(Saved data entries)
------------------------------------------------------------------------

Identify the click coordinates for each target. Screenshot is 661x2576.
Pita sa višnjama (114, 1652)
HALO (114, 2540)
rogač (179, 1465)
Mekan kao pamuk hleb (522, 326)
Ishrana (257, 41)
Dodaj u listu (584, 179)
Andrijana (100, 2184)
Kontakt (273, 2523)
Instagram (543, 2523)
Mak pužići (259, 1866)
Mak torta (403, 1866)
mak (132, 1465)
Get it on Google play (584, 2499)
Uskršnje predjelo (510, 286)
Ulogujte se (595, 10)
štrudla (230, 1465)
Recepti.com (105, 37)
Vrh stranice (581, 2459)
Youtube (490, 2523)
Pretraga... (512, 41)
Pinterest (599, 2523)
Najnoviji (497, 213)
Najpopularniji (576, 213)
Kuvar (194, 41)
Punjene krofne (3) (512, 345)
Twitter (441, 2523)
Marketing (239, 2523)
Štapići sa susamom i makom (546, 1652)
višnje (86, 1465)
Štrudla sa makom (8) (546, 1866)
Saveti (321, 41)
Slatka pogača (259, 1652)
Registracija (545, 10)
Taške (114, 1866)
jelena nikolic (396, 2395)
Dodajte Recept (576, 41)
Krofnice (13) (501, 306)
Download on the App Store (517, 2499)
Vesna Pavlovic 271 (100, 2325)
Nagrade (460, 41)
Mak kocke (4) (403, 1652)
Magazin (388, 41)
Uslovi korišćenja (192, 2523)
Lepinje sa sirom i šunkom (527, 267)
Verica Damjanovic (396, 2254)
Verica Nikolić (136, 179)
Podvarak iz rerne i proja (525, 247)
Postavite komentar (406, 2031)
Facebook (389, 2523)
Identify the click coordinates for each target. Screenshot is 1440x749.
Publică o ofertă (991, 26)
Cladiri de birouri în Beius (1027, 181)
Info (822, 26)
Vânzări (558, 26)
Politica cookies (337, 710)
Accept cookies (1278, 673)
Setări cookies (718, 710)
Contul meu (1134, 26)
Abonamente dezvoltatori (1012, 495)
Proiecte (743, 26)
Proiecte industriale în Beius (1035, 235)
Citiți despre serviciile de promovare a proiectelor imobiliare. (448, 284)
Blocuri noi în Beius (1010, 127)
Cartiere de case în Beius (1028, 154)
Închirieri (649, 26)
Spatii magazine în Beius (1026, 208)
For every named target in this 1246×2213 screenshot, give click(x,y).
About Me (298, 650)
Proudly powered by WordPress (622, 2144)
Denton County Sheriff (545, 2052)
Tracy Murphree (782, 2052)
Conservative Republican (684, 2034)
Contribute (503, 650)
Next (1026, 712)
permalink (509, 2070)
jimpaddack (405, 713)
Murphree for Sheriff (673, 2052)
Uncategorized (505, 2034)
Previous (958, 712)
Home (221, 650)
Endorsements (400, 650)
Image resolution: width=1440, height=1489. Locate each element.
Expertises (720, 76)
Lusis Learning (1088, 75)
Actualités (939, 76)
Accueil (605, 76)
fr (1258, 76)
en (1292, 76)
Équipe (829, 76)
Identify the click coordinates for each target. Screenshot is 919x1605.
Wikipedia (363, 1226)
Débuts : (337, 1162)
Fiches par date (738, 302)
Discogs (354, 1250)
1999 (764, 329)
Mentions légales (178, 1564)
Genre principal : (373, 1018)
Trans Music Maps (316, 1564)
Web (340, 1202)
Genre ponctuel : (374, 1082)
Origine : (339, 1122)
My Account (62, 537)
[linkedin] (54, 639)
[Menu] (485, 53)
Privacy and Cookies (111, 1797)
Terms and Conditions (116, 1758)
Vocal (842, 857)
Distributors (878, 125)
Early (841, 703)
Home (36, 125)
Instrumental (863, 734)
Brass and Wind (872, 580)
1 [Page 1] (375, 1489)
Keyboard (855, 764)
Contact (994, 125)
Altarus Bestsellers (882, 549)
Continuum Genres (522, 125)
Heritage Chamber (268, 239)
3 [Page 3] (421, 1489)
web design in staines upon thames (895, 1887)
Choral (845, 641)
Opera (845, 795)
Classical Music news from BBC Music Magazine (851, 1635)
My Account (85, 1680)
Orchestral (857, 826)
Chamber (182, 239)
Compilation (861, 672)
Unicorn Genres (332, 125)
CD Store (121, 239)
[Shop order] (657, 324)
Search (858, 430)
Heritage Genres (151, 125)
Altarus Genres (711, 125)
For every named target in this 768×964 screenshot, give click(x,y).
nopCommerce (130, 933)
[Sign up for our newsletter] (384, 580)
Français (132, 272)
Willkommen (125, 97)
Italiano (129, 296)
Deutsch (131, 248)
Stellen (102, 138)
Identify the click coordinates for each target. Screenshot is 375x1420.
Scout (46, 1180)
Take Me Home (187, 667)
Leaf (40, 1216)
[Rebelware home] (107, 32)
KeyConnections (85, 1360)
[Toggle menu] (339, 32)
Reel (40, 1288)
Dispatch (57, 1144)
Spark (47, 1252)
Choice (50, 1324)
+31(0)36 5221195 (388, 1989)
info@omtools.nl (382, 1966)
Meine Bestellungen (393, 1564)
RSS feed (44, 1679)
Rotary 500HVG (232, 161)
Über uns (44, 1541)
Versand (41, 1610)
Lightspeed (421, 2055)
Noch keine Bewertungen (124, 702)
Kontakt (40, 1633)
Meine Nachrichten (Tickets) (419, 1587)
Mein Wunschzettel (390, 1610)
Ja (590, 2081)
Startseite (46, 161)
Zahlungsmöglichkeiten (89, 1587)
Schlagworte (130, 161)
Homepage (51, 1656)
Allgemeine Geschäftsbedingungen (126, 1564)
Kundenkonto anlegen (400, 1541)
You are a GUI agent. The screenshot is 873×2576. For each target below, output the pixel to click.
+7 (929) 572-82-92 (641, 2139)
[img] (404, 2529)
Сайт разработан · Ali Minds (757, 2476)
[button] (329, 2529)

------------------------------------------------------------------------

Lines from the entries that contain the string "Identify" must be found and copied.

Identify the click coordinates for each target. Screenshot is 661x2576.
Identify the click coordinates for each target. Screenshot is 1440x749.
Identify the click coordinates for each target. Screenshot is 919x1605.
Identify the click coordinates for each target. Screenshot is 375x1420.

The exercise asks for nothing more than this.